→ Exercise data
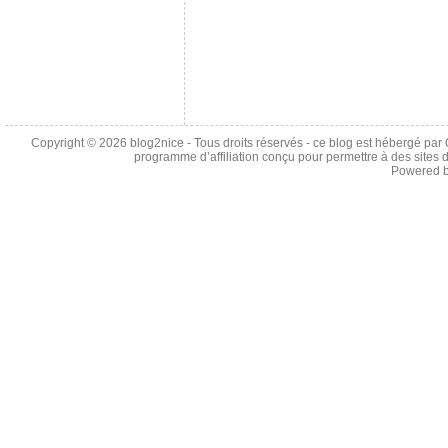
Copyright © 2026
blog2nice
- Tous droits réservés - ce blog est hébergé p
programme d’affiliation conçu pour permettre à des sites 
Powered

--

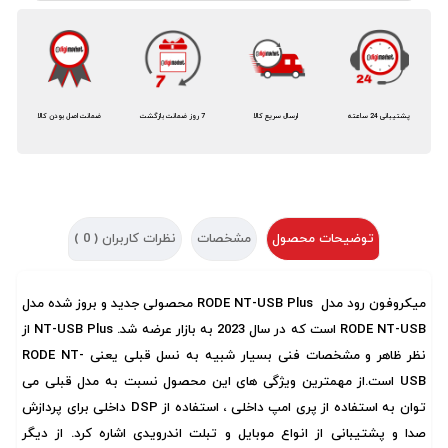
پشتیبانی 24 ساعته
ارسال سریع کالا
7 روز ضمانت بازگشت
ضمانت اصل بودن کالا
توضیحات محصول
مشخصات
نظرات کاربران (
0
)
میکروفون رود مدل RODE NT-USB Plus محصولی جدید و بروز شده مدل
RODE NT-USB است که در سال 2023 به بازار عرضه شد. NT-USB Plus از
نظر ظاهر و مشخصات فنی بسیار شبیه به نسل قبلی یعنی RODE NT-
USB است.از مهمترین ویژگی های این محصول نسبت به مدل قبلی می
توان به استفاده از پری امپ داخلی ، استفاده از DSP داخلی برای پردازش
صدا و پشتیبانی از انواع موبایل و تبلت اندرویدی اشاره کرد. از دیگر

→ About this exercise
Based on the listing, determine the number of lines that include the string "Plus", and give that number without further text.

→ Answer box
2